[Saved data entries]
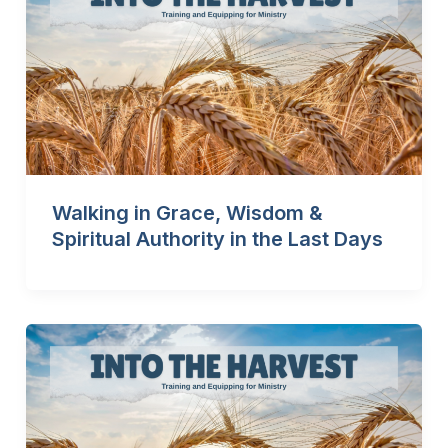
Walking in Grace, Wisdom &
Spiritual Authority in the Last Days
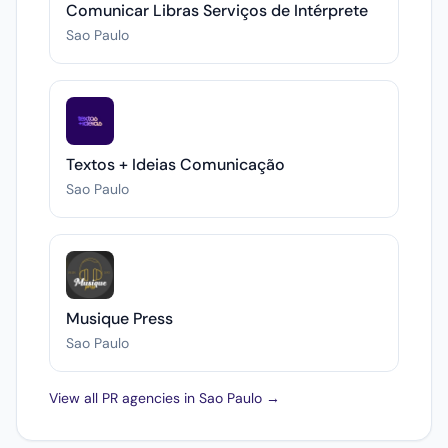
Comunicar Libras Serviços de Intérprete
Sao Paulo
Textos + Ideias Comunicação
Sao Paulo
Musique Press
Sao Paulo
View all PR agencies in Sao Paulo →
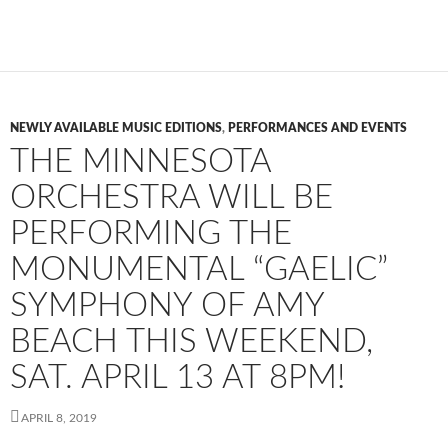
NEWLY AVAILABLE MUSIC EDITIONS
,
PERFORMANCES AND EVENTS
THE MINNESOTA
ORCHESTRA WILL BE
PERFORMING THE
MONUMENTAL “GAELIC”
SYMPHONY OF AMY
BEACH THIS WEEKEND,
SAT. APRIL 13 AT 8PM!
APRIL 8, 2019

* [Prompt] Write out exactly those lines of the records above that lie from the one with "PERFORMING THE" through the last line, including both.

* [Your response]
PERFORMING THE
MONUMENTAL “GAELIC”
SYMPHONY OF AMY
BEACH THIS WEEKEND,
SAT. APRIL 13 AT 8PM!
APRIL 8, 2019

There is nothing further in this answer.